Has anyone got a fuller explanation of the colour schemes in the movie? Be interested to read any analysis of that.
post #2 of 8
Quote:
Originally Posted by AdrianDyka View Post

Has anyone got a fuller explanation of the colour schemes in the movie? Be interested to read any analysis of that.
Vertigo is a perfect movie, and one of my favorites ever.

You can find a nice analysis of the color scheme (with images from the film) here.
post #3 of 8
Awesome link Parker. As you can probably infer from my username/join date, I went through a bit of a Vertigo obsession about five years ago. One of my absolute favorites, but haven't seen it in a few years. Perhaps time for a rewatch.
post #4 of 8
Thread Starter 
Quote:
Originally Posted by Parker View Post
Vertigo is a perfect movie, and one of my favorites ever.

You can find a nice analysis of the color scheme (with images from the film) here.
Well, I'm going to have to watch it again soon now aren't I?
Cool link Parker, thanks.
post #5 of 8
Vertigo is Hitchcock's best film and arguably the best film of all time. It's certainly the single greatest work of craftsmanship, audience manipulation, and cinematic language ever filmed. It's also one of the greatest moral explorations of film as a medium yet-produced.

The central theme in this film, which often goes ignored, is a kind of meta-commentary on both filmmaking and "star-making." If Inglourious Basterds is Tarantino's wild, uneven, and disorganized treatise on the power and danger of image creation (in IB's case, most specifically w/r/t history and history-making), Vertigo is Hitchcock's interrogation of the same--but with a much more honed, subtle, and personal focus.
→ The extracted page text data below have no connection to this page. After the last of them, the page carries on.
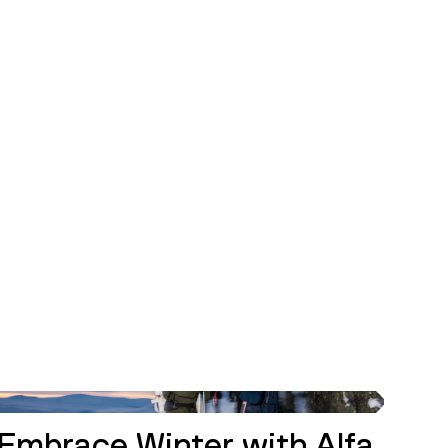
INSPIRATION
Embrace Winter with Alfa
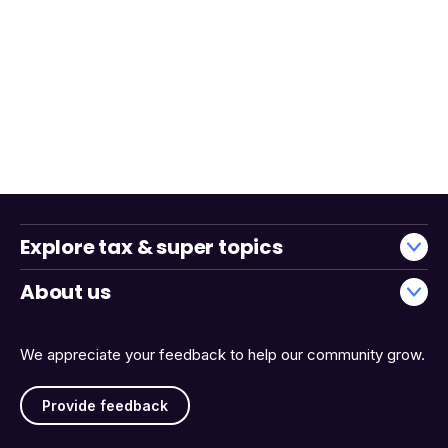
Explore tax & super topics
About us
We appreciate your feedback to help our community grow.
Provide feedback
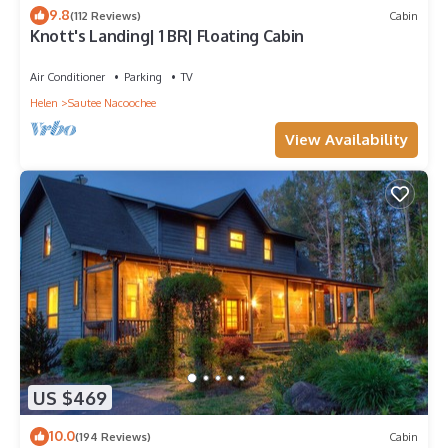
9.8
(112 Reviews)
Cabin
Knott's Landing| 1 BR| Floating Cabin
Air Conditioner
Parking
TV
Helen
Sautee Nacoochee
View Availability
US $469
10.0
(194 Reviews)
Cabin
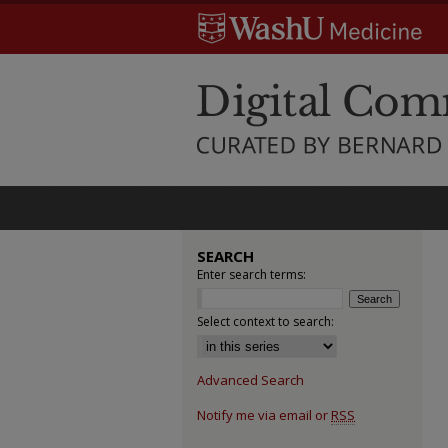
SEARCH
Enter search terms:
Select context to search:
Advanced Search
Notify me via email or
RSS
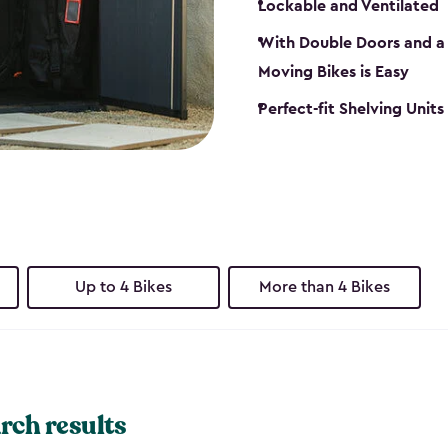
Lockable and Ventilated
With Double Doors and a 
Moving Bikes is Easy
Perfect-fit Shelving Unit
Up to 4 Bikes
More than 4 Bikes
rch results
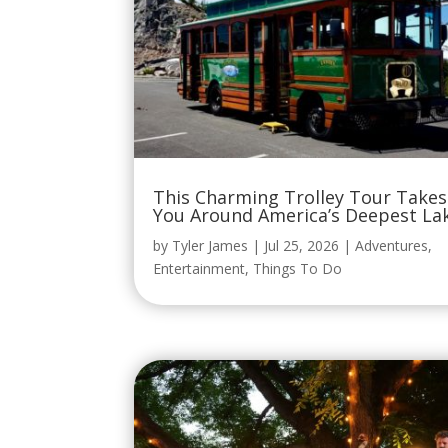
This Charming Trolley Tour Takes
You Around America’s Deepest La
by
Tyler James
|
Jul 25, 2026
|
Adventures
,
Entertainment
,
Things To Do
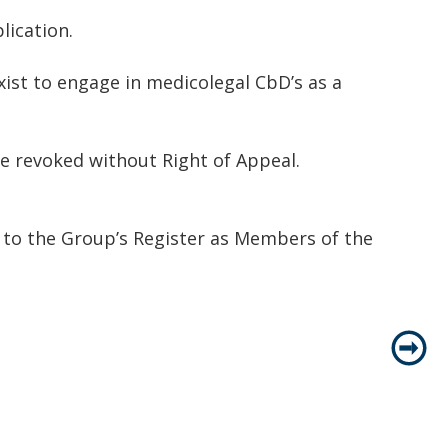
lication.
ist to engage in medicolegal CbD’s as a
be revoked without Right of Appeal.
d to the Group’s Register as Members of the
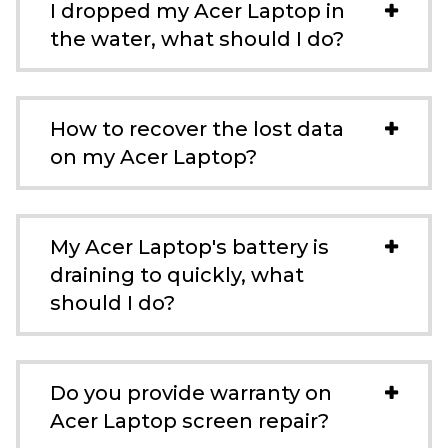
I dropped my Acer Laptop in
the water, what should I do?
How to recover the lost data
on my Acer Laptop?
My Acer Laptop's battery is
draining to quickly, what
should I do?
Do you provide warranty on
Acer Laptop screen repair?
Vertigo is, above all else, about the power and destructive capacity of artifice and fantasy on the explicitly human (rather than the global) level. In many ways, the most similar film to Vertigo is David Fincher's the Game, which treads similar narrative and thematic ground, except it's not very good.

Rear Window is Hitchcock's earliest overt (and his most obvious) interrogation of "cinematic ethics" and his first film in which implication of the spectator (a theme explored in Vertigo and taken too far in his later work: e.g. Marnie) is the central theme. Vertigo does Rear Window one better. While Rear Window's window-as-movie-screen conceit is an obvious metaphor for and exploration of cinematic voyeurism and obsession and it hooks you on this concept from the start, Vertigo lets you go along for the ride with Ferguson for half the runtime, and then the film's subtext is delivered later--and in a more subtle payload. The same beautiful fantasy that entrances Ferguson entrances you--and Hitchcock's use of familiar narrative tropes and expertly placed POV shots (alongside his standard limited range of narration) align you so closely with Ferguson that you want (for the film's first half), almost as desperately as he does, for the whole bizarre fantasy to be real.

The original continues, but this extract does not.